[[ Material for this task open ]]

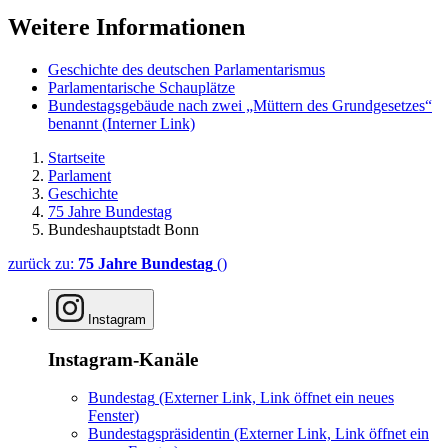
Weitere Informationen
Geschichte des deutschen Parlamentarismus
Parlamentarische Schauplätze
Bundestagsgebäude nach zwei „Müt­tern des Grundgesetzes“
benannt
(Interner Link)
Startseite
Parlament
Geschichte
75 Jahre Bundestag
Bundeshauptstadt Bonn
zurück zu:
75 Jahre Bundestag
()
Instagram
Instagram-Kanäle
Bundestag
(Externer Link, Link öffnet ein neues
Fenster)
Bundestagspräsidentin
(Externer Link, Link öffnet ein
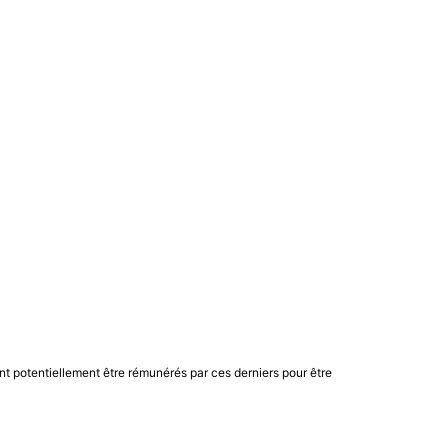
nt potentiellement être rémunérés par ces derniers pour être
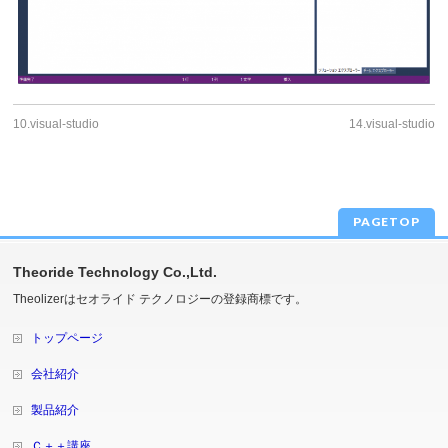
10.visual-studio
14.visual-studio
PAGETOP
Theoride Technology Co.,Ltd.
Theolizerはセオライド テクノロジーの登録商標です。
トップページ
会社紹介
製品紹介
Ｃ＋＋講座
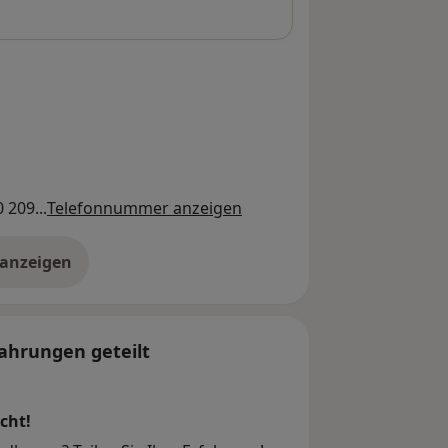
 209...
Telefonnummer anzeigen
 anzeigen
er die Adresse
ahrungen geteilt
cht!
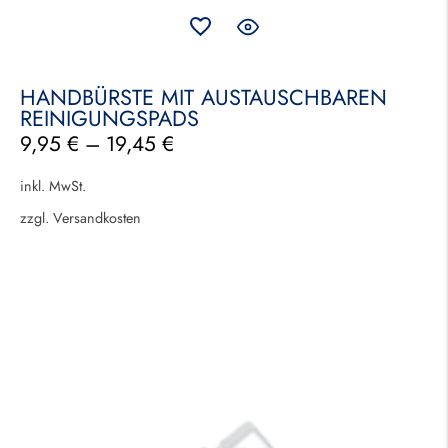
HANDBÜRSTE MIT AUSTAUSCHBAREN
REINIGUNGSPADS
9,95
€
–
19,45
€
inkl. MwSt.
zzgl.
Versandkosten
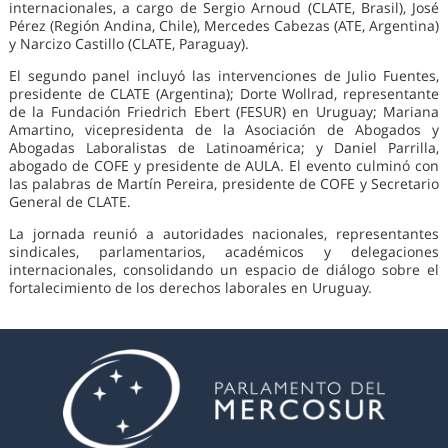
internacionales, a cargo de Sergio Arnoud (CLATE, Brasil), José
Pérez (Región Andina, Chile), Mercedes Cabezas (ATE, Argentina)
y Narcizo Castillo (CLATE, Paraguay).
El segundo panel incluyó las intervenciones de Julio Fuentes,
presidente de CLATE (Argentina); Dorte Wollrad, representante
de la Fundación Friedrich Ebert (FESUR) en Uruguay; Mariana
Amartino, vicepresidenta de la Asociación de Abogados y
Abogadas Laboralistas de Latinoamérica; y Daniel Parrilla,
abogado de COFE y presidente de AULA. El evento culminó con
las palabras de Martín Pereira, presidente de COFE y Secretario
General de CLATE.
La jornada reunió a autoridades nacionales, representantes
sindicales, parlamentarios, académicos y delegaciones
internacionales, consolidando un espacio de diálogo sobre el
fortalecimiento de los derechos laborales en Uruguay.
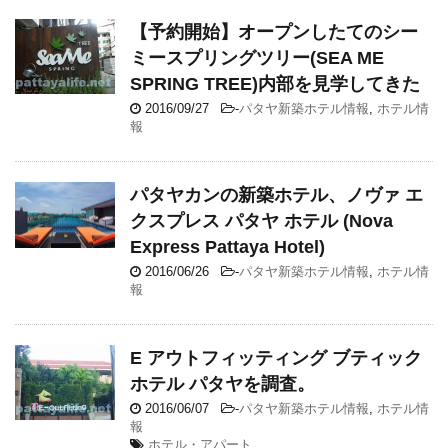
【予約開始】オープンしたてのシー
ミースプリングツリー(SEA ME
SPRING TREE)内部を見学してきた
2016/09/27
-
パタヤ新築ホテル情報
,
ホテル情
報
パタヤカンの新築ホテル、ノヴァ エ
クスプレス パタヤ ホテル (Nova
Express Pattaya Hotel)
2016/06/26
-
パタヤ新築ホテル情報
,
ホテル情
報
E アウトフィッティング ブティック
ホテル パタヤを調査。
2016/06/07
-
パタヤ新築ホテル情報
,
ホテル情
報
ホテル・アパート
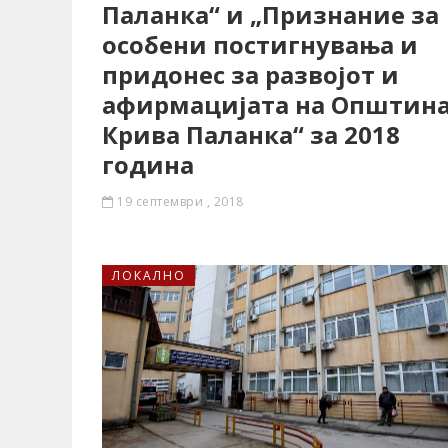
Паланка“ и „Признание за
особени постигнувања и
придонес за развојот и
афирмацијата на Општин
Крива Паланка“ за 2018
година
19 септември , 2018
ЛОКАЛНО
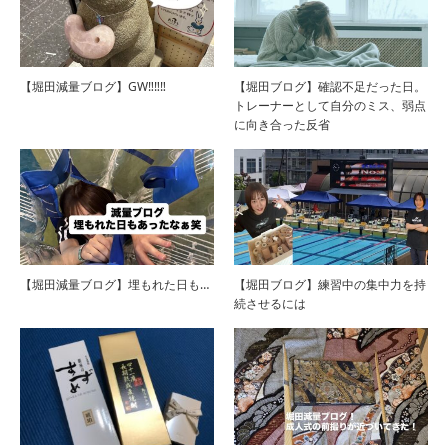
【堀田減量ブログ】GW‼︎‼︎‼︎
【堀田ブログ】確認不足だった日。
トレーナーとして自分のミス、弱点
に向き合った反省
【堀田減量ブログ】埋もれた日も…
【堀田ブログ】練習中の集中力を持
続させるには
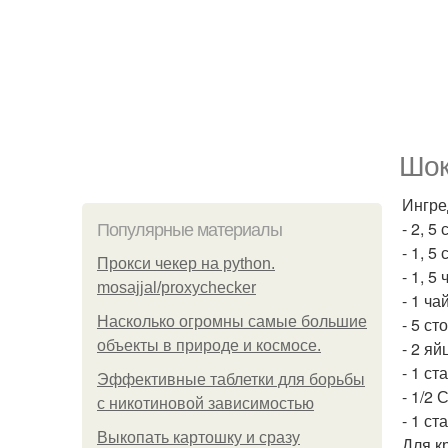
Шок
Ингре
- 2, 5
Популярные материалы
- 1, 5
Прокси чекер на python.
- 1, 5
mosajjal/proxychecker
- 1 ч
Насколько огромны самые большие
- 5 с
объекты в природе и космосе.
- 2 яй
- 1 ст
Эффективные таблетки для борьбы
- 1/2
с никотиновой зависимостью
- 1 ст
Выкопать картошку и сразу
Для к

[[ Material for this task closed ]]
[[ Material for this task open ]]

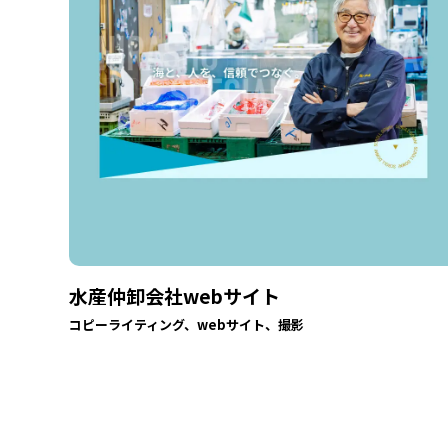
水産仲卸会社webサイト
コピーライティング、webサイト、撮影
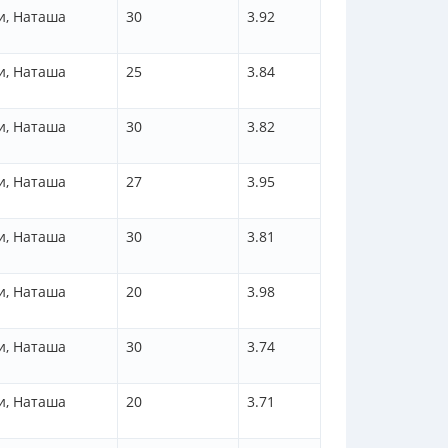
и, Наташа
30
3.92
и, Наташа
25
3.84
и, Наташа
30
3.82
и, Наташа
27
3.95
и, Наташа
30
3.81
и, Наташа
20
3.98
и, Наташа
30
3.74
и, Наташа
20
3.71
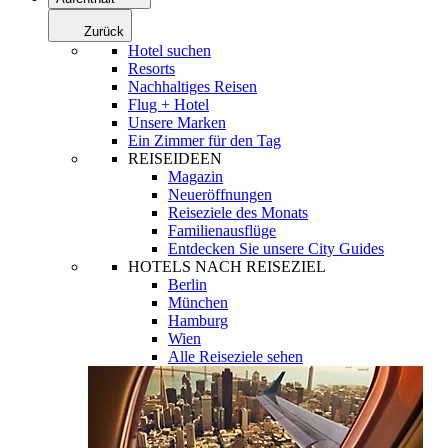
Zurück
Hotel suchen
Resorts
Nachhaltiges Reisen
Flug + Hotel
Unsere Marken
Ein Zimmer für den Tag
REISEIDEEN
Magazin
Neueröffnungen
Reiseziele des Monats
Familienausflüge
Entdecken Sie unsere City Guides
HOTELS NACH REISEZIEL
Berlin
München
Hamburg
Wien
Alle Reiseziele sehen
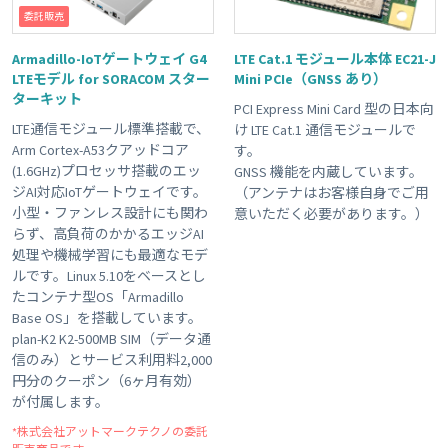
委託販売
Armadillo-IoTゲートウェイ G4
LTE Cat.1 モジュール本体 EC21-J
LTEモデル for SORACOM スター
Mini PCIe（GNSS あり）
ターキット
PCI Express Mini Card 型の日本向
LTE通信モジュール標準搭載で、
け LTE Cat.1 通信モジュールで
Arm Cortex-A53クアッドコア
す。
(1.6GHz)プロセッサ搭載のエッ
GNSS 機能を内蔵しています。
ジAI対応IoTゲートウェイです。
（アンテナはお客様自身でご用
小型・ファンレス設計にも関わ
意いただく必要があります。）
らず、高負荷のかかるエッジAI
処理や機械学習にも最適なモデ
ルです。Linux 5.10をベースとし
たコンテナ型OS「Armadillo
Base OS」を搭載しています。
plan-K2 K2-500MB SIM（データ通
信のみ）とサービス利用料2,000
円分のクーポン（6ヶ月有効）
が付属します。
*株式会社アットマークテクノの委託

[[ Material for this task closed ]]

What to work on:
For each line of the listing that holds the word "CLATE", show that line.

Finished task:
internacionales, a cargo de Sergio Arnoud (CLATE, Brasil), José
y Narcizo Castillo (CLATE, Paraguay).
presidente de CLATE (Argentina); Dorte Wollrad, representante
General de CLATE.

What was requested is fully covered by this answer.